Javier Milei defendió a las empresas manejadas con inteligencia artificial: “¿Por qué no probar con el político robot?”

El presidente argentino volvió a impulsar su plan para regular empresas manejadas por IA, cruzó al historiador Yuval Noah Harari y dejó una frase pensando a futuro: la posibilidad de pensar en líderes políticos gestionados por algoritmos.

Javier Milei defendió las empresas con inteligencia artificial.
Javier Milei defendió las empresas con inteligencia artificial. Foto: Presidencia
+ Seguir en Google+ Seguinos en Noticias

El presidente Javier Milei volvió a poner la inteligencia artificial en el centro de la agenda al defender su propuesta de crear un marco legal para empresas operadas por algoritmos y plantear, en tono provocador, la posibilidad de “imaginar robots políticos”.

La posición del mandatario llegó a través de una carta oficial en la que responde al historiador Yuval Noah Harari, autor del libro “Sapiens: De animales a dioses”, quien había cuestionado los riesgos de otorgar personalidad jurídica a agentes autónomos. Milei sostuvo que estas compañías deberían funcionar bajo las mismas reglas que cualquier sociedad tradicional.

El cruce entre Milei y Yuval Noah Harari por la inteligencia artificial

El intercambio se originó en el Financial Times, donde ambos publicaron sus posturas. El presidente argentino había presentado previamente al país como un potencial hub global de IA, con incentivos fiscales y una regulación más flexible para atraer inversiones tecnológicas.

En su réplica, Milei defendió la idea de que una empresa dirigida por IA puede ser incluso más cumplidora de la ley que una gestionada por humanos. Según él explicó, la posibilidad de disolución o quiebra funcionaría como un incentivo extremo, equivalente a una “muerte” para ese sistema.

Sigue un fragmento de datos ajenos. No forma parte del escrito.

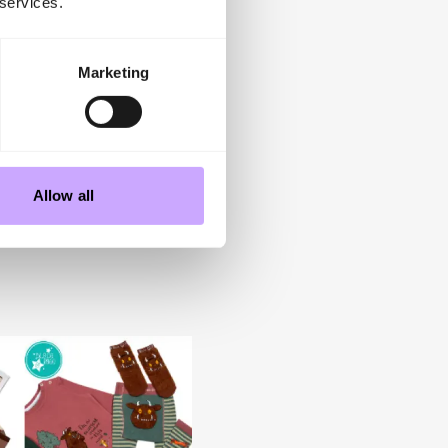
 services.
 limited.
s, Junior Design, Gift of
g consumer demand with
Marketing
dent retailers with
its stand at INDX and
ing colourful, character
Allow all
 Kidswear Show
,
5-6 July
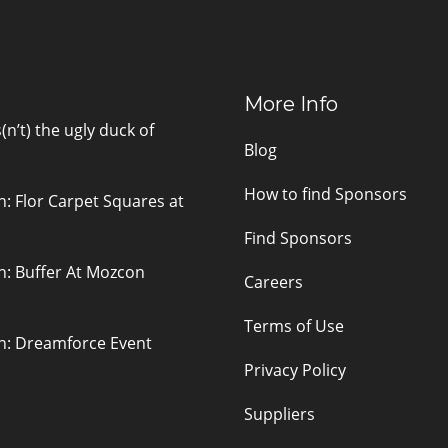
More Info
n’t) the ugly duck of
Blog
How to find Sponsors
n: Flor Carpet Squares at
Find Sponsors
n: Buffer At Mozcon
Careers
Terms of Use
on: Dreamforce Event
Privacy Policy
Suppliers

¿Políticos robot? La frase que reavivó el debate tecnológico y ético

La frase que generó mayor repercusión aparece cuando el presidente recurre a una referencia literaria de Isaac Asimov. En ese contexto, describe a un robot que podría desempeñarse en política con disciplina, trabajo constante y ausencia de emociones negativas, para luego preguntarse si no sería viable “probar” ese modelo.

Aunque la idea no se presenta como una iniciativa concreta, introduce una comparación directa entre dirigentes humanos y sistemas automatizados, lo que reaviva el debate sobre los límites de la inteligencia artificial en la vida pública.

En paralelo, Milei buscó desactivar las visiones más alarmistas sobre el avance tecnológico. Aseguró que reconocer legalmente a empresas de IA no implica escenarios catastróficos, sino que puede entenderse como un paso similar al respaldo histórico a innovaciones industriales que transformaron la economía.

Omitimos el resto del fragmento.